De ontsluiting van het Gooi heeft nog een ander ingrijpend gevolg. De Amsterdamse elite ontdekt het gebied als aantrekkelijk woongebied. Dat wil zeggen: in de zomer, wanneer het leven in de drukke en vieze stad onaangenaam wordt. Buitenplaatsen zoals die eerder langs de Amstel en de Vecht zijn gebouwd, verrijzen nu ook in het groen van het Gooi. “De mooiste was Trompenburgh, het landhuis van Maarten Tromps zoon Cornelis,” zegt Hoogenraad.

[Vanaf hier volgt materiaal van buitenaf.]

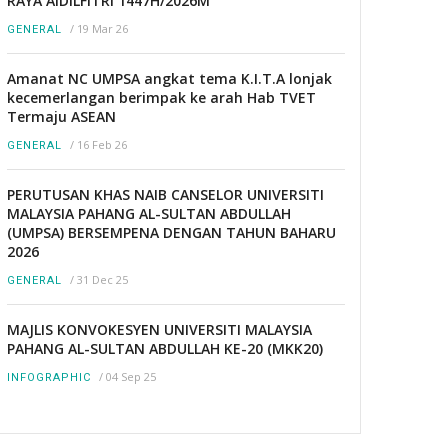
RAYA AIDILFITRI 1447H/2026M
/
19 Mar 26
GENERAL
Amanat NC UMPSA angkat tema K.I.T.A lonjak
kecemerlangan berimpak ke arah Hab TVET
Termaju ASEAN
/
16 Feb 26
GENERAL
PERUTUSAN KHAS NAIB CANSELOR UNIVERSITI
MALAYSIA PAHANG AL-SULTAN ABDULLAH
(UMPSA) BERSEMPENA DENGAN TAHUN BAHARU
2026
/
31 Dec 25
GENERAL
MAJLIS KONVOKESYEN UNIVERSITI MALAYSIA
PAHANG AL-SULTAN ABDULLAH KE-20 (MKK20)
/
04 Sep 25
INFOGRAPHIC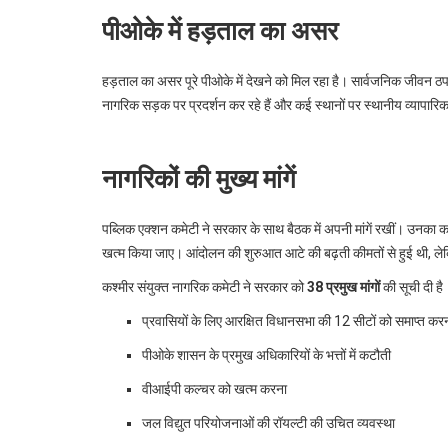
पीओके में हड़ताल का असर
हड़ताल का असर पूरे पीओके में देखने को मिल रहा है। सार्वजनिक जीवन ठप ह
नागरिक सड़क पर प्रदर्शन कर रहे हैं और कई स्थानों पर स्थानीय व्यापारिक 
नागरिकों की मुख्य मांगें
पब्लिक एक्शन कमेटी ने सरकार के साथ बैठक में अपनी मांगें रखीं। उनका
खत्म किया जाए। आंदोलन की शुरुआत आटे की बढ़ती कीमतों से हुई थी, लेक
कश्मीर संयुक्त नागरिक कमेटी ने सरकार को
38 प्रमुख मांगों
की सूची दी है। 
प्रवासियों के लिए आरक्षित विधानसभा की 12 सीटों को समाप्त कर
पीओके शासन के प्रमुख अधिकारियों के भत्तों में कटौती
वीआईपी कल्चर को खत्म करना
जल विद्युत परियोजनाओं की रॉयल्टी की उचित व्यवस्था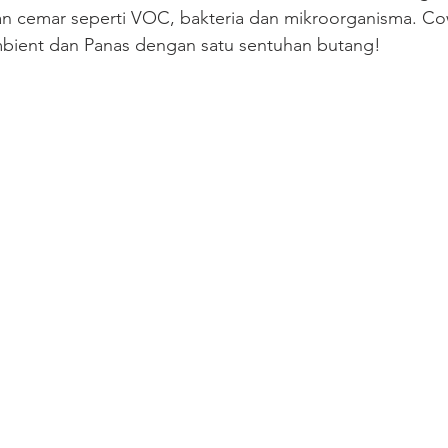
n cemar seperti VOC, bakteria dan mikroorganisma. Cow
bient dan Panas dengan satu sentuhan butang!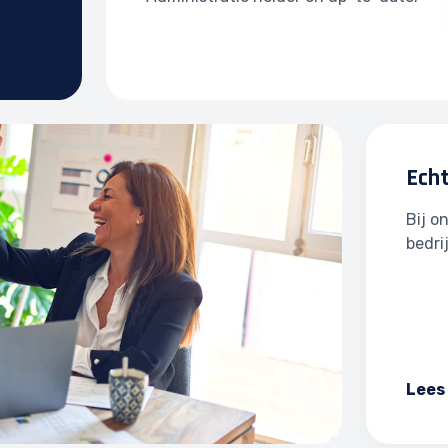
Ech
Bij o
bedri
Lees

De welvaart van de Amsterdammers, die in de zomer in het Gooi neerstreken met hun personeel en huisraad, staat in schril contrast met de omstandigheden waarin de Gooiers leven. Hoogenraad noemt de naam van de arts Johannes van Hengel, nog steeds een lokale grootheid die zich in 1838 in Hilversum vestigde. “Hij schrok zich een ongeluk en heeft op papier gezet wat hij aantrof. Mensen leefden letterlijk tussen de dieren. De hygiëne was slecht, de kindersterfte enorm.”

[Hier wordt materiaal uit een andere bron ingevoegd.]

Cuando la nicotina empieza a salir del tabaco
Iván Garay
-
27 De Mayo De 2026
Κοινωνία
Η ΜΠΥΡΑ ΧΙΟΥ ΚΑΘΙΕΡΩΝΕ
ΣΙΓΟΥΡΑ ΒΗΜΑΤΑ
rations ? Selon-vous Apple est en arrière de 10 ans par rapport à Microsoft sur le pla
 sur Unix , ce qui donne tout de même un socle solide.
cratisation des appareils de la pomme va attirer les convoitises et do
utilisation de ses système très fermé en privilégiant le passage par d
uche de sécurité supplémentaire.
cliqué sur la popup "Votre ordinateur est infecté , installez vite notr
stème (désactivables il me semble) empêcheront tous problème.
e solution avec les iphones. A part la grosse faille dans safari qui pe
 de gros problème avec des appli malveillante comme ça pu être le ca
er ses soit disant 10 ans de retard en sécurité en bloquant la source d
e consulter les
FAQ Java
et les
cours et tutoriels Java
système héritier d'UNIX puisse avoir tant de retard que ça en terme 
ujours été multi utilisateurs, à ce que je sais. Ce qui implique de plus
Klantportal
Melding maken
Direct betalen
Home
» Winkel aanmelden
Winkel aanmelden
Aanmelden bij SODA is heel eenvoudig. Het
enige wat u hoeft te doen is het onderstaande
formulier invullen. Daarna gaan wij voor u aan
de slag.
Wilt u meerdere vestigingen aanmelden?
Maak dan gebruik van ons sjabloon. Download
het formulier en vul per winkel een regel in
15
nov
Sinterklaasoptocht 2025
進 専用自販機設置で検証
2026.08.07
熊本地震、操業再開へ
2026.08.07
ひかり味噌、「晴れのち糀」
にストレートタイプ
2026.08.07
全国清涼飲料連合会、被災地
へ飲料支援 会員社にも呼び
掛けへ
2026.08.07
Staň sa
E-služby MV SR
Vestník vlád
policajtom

Zoals de aanleg van de ’s-Gravelandse­vaart in 1634 zorgde voor de ontsluiting van de streek, zo breekt de komst van het spoor in 1874 het Gooi open als woon­gebied waar het voor de Amsterdamse elite ook buiten de zomermaanden goed toeven is. Daarvan profiteert vooral Hilversum, dat actief heeft gelobbyd voor de komst van een station. Hoogenraad: “Met het spoor is het forensisme begonnen. De mensen stapten ’s ochtends op de trein naar Amsterdam en kwamen ’s avonds weer terug.”

Station Hilversum, 1911. Met de aanleg van het spoor begon het ­forensisme. Nationaal Archief/Collectie Spaarnestad/Het Leven/Fotograaf onbekendBEELD NATIONAAL ARCHIEF/COLLECTIE SPAARNESTAD/HET LEVEN/FOTOGRAAF ONBEKEND
Gooische moordenaar

De exploitatie van de stoomtrein is in handen van de Hollandsche IJzeren Spoorweg-Maatschappij, die in 1837 in Amsterdam wordt opgericht. De eerste treinverbinding gaat naar Haarlem. De trein naar Hilversum rijdt via Amersfoort en Apeldoorn naar Zutphen. In 1880 krijgt de stoomtrein naar Hilversum gezelschap van de Gooische Stoomtram, die Amsterdam verbindt met de kleinere plaatsen in het Gooi. Vanwege de vele ongevallen met dodelijke afloop heet de tram in de volksmond ‘de Gooische moordenaar’.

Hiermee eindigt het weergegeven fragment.